The Canadian oil and gas sector is unlikely to see another merger of such size in 2021, but analysts believe consolidation will continue in the months ahead.
“There’s a lot of small operators with good assets that can’t necessarily afford to keep operating,” said Stephanie Kainz, a senior associate with Enverus, an energy data analytics firm.
Such consolidation can help make for more effective and efficient production in the sector, but takeovers and mergers won’t lessen anxiety levels for workers. The merger between Husky and Cenovus is expected to result in around 2,000 layoffs.
The federal Liberal government recently laid out plans for cutting greenhouse gas emissions, and debate over the strategy is sure to continue well into 2021.
The centrepiece of the policy is a gradual increase in the federal carbon tax on fuels, which means pump prices, for example, will rise by more than 37 cents a litre by 2030. Rebates will be used to compensate consumers for associated cost-of-living increases.
Taxes are only part of the overall plan, which includes $15 billion in new spending on climate initiatives over the next 10 years, including improving the country’s electric vehicle charging infrastructure and funding for home retrofits.
The carbon tax strategy was quick to draw fire in Alberta, where critics say it will cost jobs. But supporters say the policy will create employment as it drives the country toward a future in a competitive, low-carbon world.
Of course, the constitutionality of the federal carbon tax is still before the Supreme Court of Canada, with the outcome also expected in the new year.
Clouds over Keystone XL
The long-running saga surrounding Keystone XL could come to a head in 2021.
The pipeline project, which aims to get more Alberta crude to Gulf Coast refineries in the U.S., has long faced environmental opposition.
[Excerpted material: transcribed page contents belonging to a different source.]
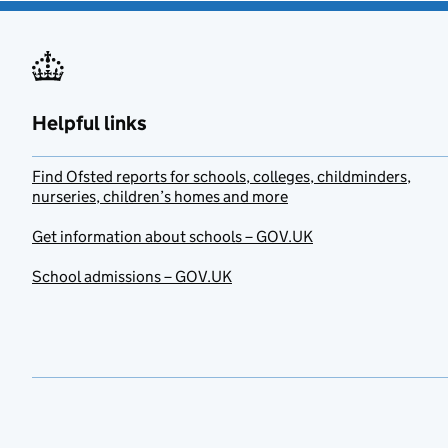
Helpful links
Find Ofsted reports for schools, colleges, childminders,
nurseries, children’s homes and more
Get information about schools – GOV.UK
School admissions – GOV.UK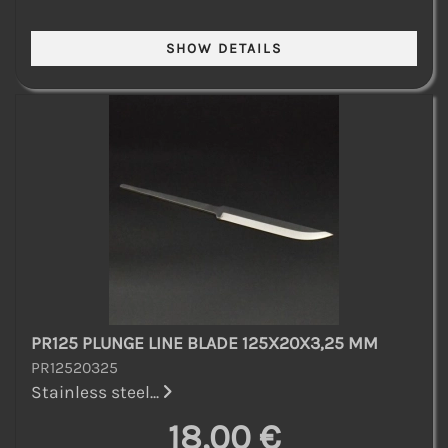
PR125 PLUNGE LINE BLADE 125X20X3,25 MM
PR12520325
Stainless steel...
18,00 €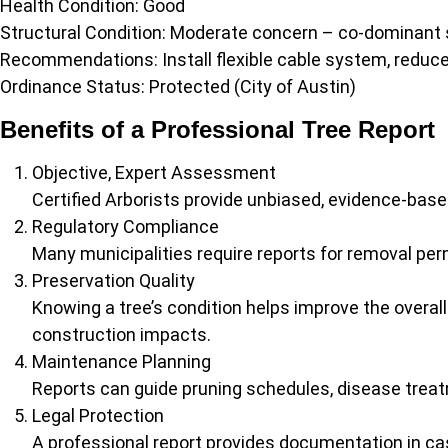
Health Condition: Good
Structural Condition: Moderate concern – co-dominant 
Recommendations: Install flexible cable system, reduce 
Ordinance Status: Protected (City of Austin)
Benefits of a Professional Tree Report
Objective, Expert Assessment
Certified Arborists provide unbiased, evidence-bas
Regulatory Compliance
Many municipalities require reports for removal per
Preservation Quality
Knowing a tree’s condition helps improve the overall
construction impacts.
Maintenance Planning
Reports can guide pruning schedules, disease treat
Legal Protection
A professional report provides documentation in cas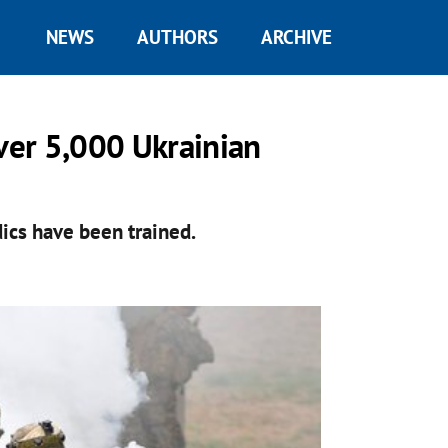
NEWS
AUTHORS
ARCHIVE
over 5,000 Ukrainian
dics have been trained.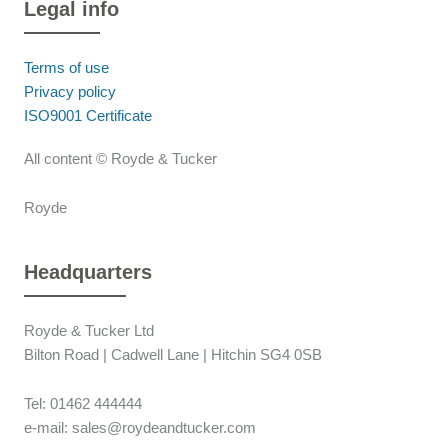
Legal info
Terms of use
Privacy policy
ISO9001 Certificate
All content © Royde & Tucker
Royde
Headquarters
Royde & Tucker Ltd
Bilton Road | Cadwell Lane | Hitchin SG4 0SB
Tel: 01462 444444
e-mail: sales@roydeandtucker.com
Soon, it will face an unfriendly White House, too.
President-elect Joe Biden has called it “tarsands that we don’t need,” with environmentalists urging him to live up to the tough talk by cancelling a critical permit for the line.
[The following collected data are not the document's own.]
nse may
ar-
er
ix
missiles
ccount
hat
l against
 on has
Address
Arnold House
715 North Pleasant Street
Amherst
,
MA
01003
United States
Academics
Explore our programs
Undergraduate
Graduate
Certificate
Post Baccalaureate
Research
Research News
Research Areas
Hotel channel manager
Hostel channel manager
Project supporters will hope the Alberta and federal governments can convince Biden of the project’s economic merits, but observers expect an uphill climb.
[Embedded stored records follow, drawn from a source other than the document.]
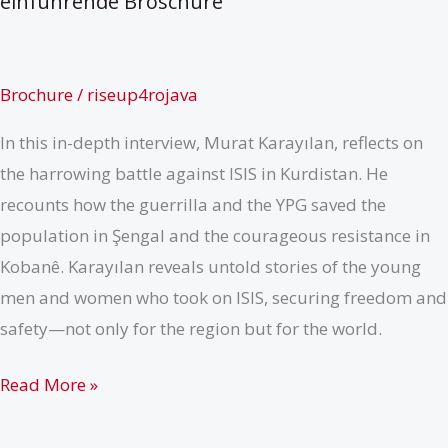
einführende Broschüre
Brochure
/
riseup4rojava
In this in-depth interview, Murat Karayılan, reflects on
the harrowing battle against ISIS in Kurdistan. He
recounts how the guerrilla and the YPG saved the
population in Şengal and the courageous resistance in
Kobanê. Karayılan reveals untold stories of the young
men and women who took on ISIS, securing freedom and
safety—not only for the region but for the world.
Revolutionärer
Read More »
Volkskrieg
–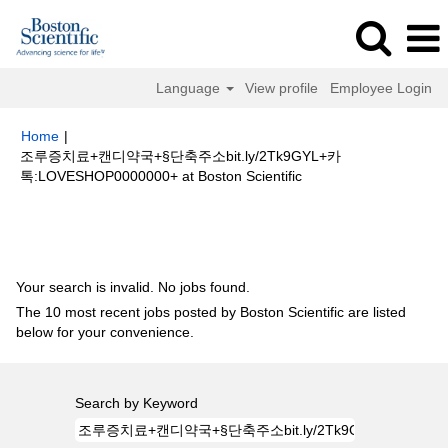
Language
View profile
Employee Login
Home
|
조루증치료+캔디약국+§단축주소bit.ly/2Tk9GYL+카
(current
톡:LOVESHOP0000000+ at Boston Scientific
page)
Search results for
"조루증치료+캔디약국+§단축주소
bit.ly/2Tk9GYL+카톡:LOVESHOP0000000+".
Your search is invalid. No jobs found.
The 10 most recent jobs posted by Boston Scientific are listed
below for your convenience.
Search by Keyword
“I do have my doubts,” said Kainz, the senior associate with Enverus.
Analysts have said building two of three pipelines is key to ensuring better prices for Canadian crude.
Environmentalists say any project that allows for oilsands expansion would be inconsistent with the 2050 net-zero emissions goals for North America.
Preparing for the energy future
Expect to hear more talk from policy-makers and executives about preparing for the energy future, whether that’s innovation in the oil industry, geothermal technology or hydrogen development.
“I think this is the year that companies can really set the course for where they want to go over the next decade, and maybe the next two or three decades,” said Warren Mabee, director of Queen’s University’s Institute for Energy and Environmental Policy.
Companies such as Cenovus, Canadian Natural Resources and Enbridge have pledged to get to net-zero emissions by 2050. Now, people will want to know more about how companies that make such promises intend to meet their commitments and what progress they’re making.
Big international oil players are also developing strategies for the energy transition. Royal Dutch Shell, for example, has plans to move into the electrical power sector and renewable energy.
All of this to say, the discussion about the future of energy, in all forms, is getting more attention. And there will be more to come in 2021, especially as the U.S. is expected to move forward on greening its economy.
In Canada, the oil and gas sector is expected to help drive the economic recovery. It is looking for more ways to reduce emissions. Governments are also developing strategies to help grow hydrogen and geothermal into significant players in the energy economy.
“It can be a really good year for Canadian energy,” Mabee said. “I think that this is the year … that we can do a bit of a re-think of how we want to power our society.”